'''

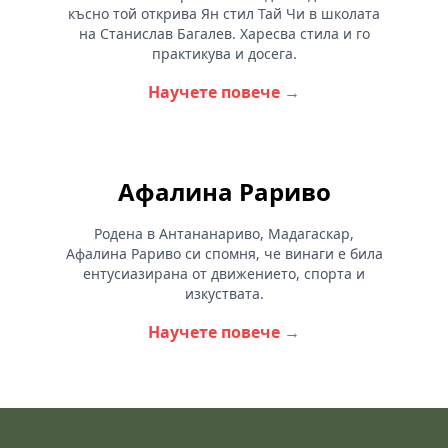
късно той открива Ян стил Тай Чи в школата
на Станислав Багалев. Харесва стила и го
практикува и досега.
Научете повече →
Афалина Раривo
Родена в Антананариво, Мадагаскар,
Афалина Раривo си спомня, че винаги е била
ентусиазирана от движението, спорта и
изкуствата.
Научете повече →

'''

● TO DO
The records above should be duplicated exactly, with none of their pictures kept.

● SOLVED EXERCISE
късно той открива Ян стил Тай Чи в школата
на Станислав Багалев. Харесва стила и го
практикува и досега.
Научете повече →
Афалина Раривo
Родена в Антананариво, Мадагаскар,
Афалина Раривo си спомня, че винаги е била
ентусиазирана от движението, спорта и
изкуствата.
Научете повече →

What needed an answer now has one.